File Handling and Context Managers¶

Data engineers constantly read from and write to files. The with statement ensures that files are properly closed.

# Reading a file line by line
try:
    with open("data.csv", "r") as f:
        for line in f:
            print(line.strip())
except FileNotFoundError:
    print("File not found.")

# Writing to a file
with open("output.txt", "w") as f:
    f.write("Hello, Data Engineering!\n")

Key Data Engineering Libraries¶

Pandas: The go-to library for in-memory data manipulation and analysis. It provides a powerful DataFrame object.

import pandas as pd

# Read CSV into a DataFrame
df = pd.read_csv("sales_data.csv")

# Basic data cleaning
df["order_date"] = pd.to_datetime(df["order_date"])
df["revenue"].fillna(0, inplace=True)

# Group by and aggregate
monthly_sales = df.groupby(df["order_date"].dt.to_period("M"))["revenue"].sum()
print(monthly_sales)

Requests: The standard library for making HTTP requests, essential for interacting with APIs.

import requests

response = requests.get("https://api.github.com/users/google")
if response.status_code == 200:
    data = response.json()
    print(f"Google has {data["public_repos"]} public repositories.")

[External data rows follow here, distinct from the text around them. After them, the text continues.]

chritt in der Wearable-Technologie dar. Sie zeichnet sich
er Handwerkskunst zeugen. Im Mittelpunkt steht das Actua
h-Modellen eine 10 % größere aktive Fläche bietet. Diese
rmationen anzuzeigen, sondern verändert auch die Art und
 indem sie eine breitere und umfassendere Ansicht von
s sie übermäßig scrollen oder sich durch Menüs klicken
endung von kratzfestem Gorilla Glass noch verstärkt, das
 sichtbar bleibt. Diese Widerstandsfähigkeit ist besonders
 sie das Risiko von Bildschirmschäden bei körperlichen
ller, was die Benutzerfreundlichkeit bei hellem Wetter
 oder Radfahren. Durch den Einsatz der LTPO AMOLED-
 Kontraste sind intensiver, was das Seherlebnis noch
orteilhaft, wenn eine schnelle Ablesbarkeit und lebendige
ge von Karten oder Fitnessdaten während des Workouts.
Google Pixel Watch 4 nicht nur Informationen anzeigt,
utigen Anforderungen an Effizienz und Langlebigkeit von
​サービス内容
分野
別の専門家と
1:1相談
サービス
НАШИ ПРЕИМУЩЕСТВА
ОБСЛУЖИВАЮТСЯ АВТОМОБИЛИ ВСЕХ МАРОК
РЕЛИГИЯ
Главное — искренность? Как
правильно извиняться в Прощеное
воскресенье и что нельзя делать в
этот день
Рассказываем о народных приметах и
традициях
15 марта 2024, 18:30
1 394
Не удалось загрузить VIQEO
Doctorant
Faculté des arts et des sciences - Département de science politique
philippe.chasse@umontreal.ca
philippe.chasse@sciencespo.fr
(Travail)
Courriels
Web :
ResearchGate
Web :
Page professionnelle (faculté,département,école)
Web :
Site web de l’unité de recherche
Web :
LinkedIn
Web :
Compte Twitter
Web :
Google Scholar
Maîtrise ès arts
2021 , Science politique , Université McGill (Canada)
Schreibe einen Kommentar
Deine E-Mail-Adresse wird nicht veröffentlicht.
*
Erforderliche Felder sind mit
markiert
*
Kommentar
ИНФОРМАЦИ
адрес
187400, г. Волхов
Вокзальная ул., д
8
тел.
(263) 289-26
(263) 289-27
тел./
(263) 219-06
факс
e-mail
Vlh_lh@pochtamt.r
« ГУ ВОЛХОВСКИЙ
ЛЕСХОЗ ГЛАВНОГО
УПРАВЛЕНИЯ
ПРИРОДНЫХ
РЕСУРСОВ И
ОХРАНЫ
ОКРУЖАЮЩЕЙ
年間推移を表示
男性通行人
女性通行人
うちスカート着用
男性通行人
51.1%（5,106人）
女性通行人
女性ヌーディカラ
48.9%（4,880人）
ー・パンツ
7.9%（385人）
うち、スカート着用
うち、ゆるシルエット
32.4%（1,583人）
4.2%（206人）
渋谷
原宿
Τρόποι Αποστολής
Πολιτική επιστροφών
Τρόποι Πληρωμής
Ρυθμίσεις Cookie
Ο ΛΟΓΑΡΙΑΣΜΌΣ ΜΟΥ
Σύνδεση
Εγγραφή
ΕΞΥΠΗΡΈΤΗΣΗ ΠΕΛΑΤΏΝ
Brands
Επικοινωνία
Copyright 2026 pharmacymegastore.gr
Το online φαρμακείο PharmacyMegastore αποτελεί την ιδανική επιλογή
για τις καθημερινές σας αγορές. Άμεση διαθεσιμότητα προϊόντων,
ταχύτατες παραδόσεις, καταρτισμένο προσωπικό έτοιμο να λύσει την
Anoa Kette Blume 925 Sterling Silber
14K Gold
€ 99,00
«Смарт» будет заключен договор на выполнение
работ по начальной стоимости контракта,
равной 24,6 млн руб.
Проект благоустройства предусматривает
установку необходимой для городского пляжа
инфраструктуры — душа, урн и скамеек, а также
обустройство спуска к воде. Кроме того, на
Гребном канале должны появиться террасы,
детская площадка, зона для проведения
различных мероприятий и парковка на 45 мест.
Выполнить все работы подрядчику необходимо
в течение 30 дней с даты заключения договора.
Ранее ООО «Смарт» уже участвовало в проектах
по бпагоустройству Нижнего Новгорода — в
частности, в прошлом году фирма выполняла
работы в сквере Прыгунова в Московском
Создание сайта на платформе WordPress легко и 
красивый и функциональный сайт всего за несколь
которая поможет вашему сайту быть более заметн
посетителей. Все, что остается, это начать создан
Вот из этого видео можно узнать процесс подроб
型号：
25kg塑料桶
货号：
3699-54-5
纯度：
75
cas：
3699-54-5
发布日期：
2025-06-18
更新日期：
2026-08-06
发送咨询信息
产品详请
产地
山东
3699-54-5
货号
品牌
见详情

Psycopg2 / PyMySQL: Database drivers for connecting to PostgreSQL and MySQL.

import psycopg2

conn = psycopg2.connect(
    host="localhost",
    database="dataeng_db",
    user="dataeng",
    password="dataeng123"
)
cursor = conn.cursor()
cursor.execute("SELECT version();")
print(cursor.fetchone())
cursor.close()
conn.close()

PySpark: The Python API for Apache Spark, used for large-scale distributed data processing.

from pyspark.sql import SparkSession

spark = SparkSession.builder.appName("SimpleApp").getOrCreate()

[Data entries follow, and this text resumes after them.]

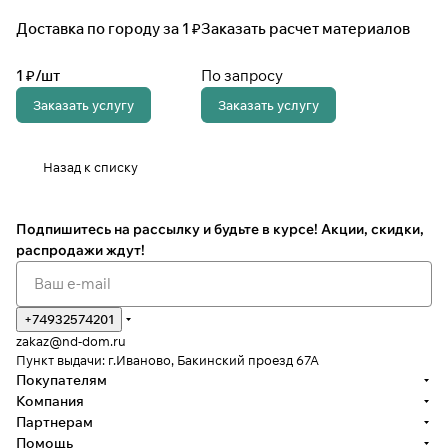
Доставка по городу за 1 ₽
Заказать расчет материалов
1 ₽/
шт
По запросу
Заказать услугу
Заказать услугу
Назад к списку
Подпишитесь на рассылку
и будьте в курсе! Акции, скидки,
распродажи ждут!
+74932574201
zakaz@nd-dom.ru
Пункт выдачи: г.Иваново, Бакинский проезд 67А
Покупателям
Компания
Партнерам
Помощь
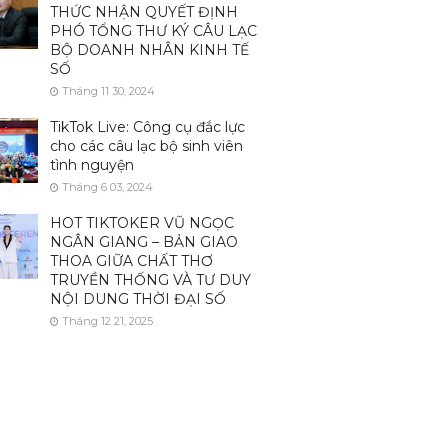
THỨC NHẬN QUYẾT ĐỊNH
PHÓ TỔNG THƯ KÝ CÂU LẠC
BỘ DOANH NHÂN KINH TẾ
SỐ
Tháng 11 30, 2024
TikTok Live: Công cụ đắc lực
cho các câu lạc bộ sinh viên
tình nguyện
Tháng 6 03, 2024
HOT TIKTOKER VŨ NGỌC
NGÂN GIANG – BẢN GIAO
THOA GIỮA CHẤT THƠ
TRUYỀN THỐNG VÀ TƯ DUY
NỘI DUNG THỜI ĐẠI SỐ
Tháng 12 21, 2025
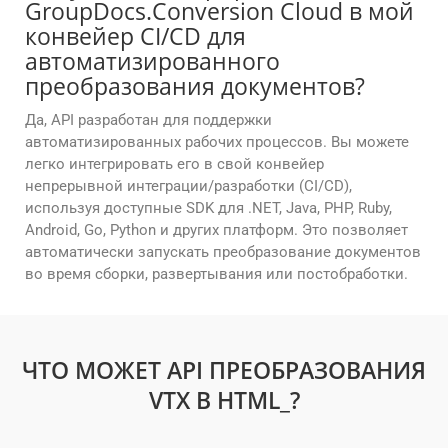
GroupDocs.Conversion Cloud в мой
конвейер CI/CD для
автоматизированного
преобразования документов?
Да, API разработан для поддержки
автоматизированных рабочих процессов. Вы можете
легко интегрировать его в свой конвейер
непрерывной интеграции/разработки (CI/CD),
используя доступные SDK для .NET, Java, PHP, Ruby,
Android, Go, Python и других платформ. Это позволяет
автоматически запускать преобразование документов
во время сборки, развертывания или постобработки.
ЧТО МОЖЕТ API ПРЕОБРАЗОВАНИЯ
VTX В HTML_?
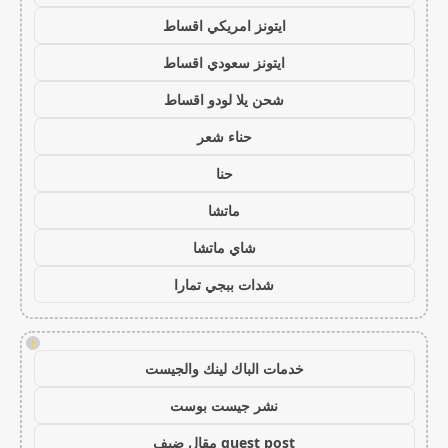
ايتونز امريكي اقساط
ايتونز سعودي اقساط
شحن يلا لودو اقساط
حناء شعر
حنا
ماتشا
شاي ماتشا
شدات ببجي تمارا
!
خدمات الباك لينك والجيست
نشر جيست بوست
guest post مقال ضيف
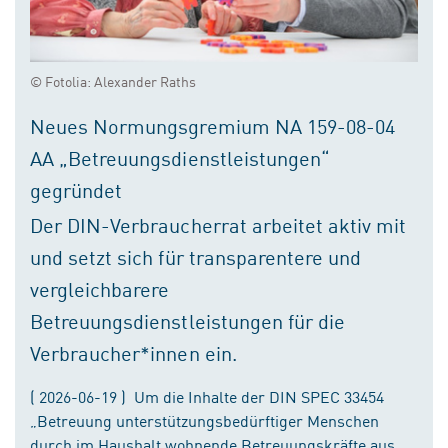
© Fotolia: Alexander Raths
Neues Normungsgremium NA 159-08-04
AA „Betreuungsdienstleistungen“
gegründet
Der DIN-Verbraucherrat arbeitet aktiv mit
und setzt sich für transparentere und
vergleichbarere
Betreuungsdienstleistungen für die
Verbraucher*innen ein.
( 2026-06-19 ) Um die Inhalte der DIN SPEC 33454
„Betreuung unterstützungsbedürftiger Menschen
durch im Haushalt wohnende Betreuungskräfte aus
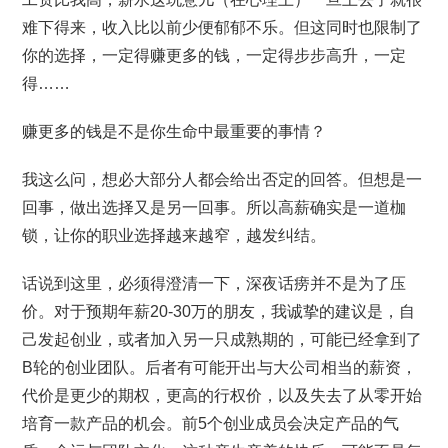
难下得来，收入比以前少便郁郁不乐。但这同时也限制了
你的选择，一定得赚更多的钱，一定得步步高升，一定
得……
赚更多的钱是不是你生命中最重要的事情？
我这么问，想必大部分人都会给出否定的回答。但想是一
回事，做出选择又是另一回事。所以高薪确实是一道枷
锁，让你的职业选择越来越窄，越发纠结。
话说到这里，必须得澄清一下，深夜话痨并不是为了压
价。对于预期年薪20-30万的朋友，我诚挚的建议是，自
己发起创业，或者加入另一只成熟期的，可能已经拿到了
B轮的创业团队。后者有可能开出与大公司相当的薪资，
代价是更少的期权，更高的行权价，以及失去了从零开始
培育一款产品的机会。前5个创业成员会决定产品的气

log_data = spark.read.text("README.md").cache()

num_as = log_data.filter(log_data.value.contains("a")).count()
num_bs = log_data.filter(log_data.value.contains("b")).count()

print(f"Lines with a: {num_as}, lines with b: {num_bs}")

spark.stop()

Virtual Environments¶

Always use virtual environments to manage project dependencies and avoid conflicts. venv is built into Python.

Create an environment:
```
python3 -m venv my_project_env
```
Activate it:
- macOS/Linux: source my_project_env/bin/activate
- Windows: my_project_env\Scripts\activate
Install packages:
```
pip install pandas requests
```
Save dependencies:
```
pip freeze > requirements.txt
```

This primer covers the foundational skills in SQL and Python that you will use daily as a data engineer. Mastering these concepts will provide a solid base for tackling the more advanced topics covered in this book.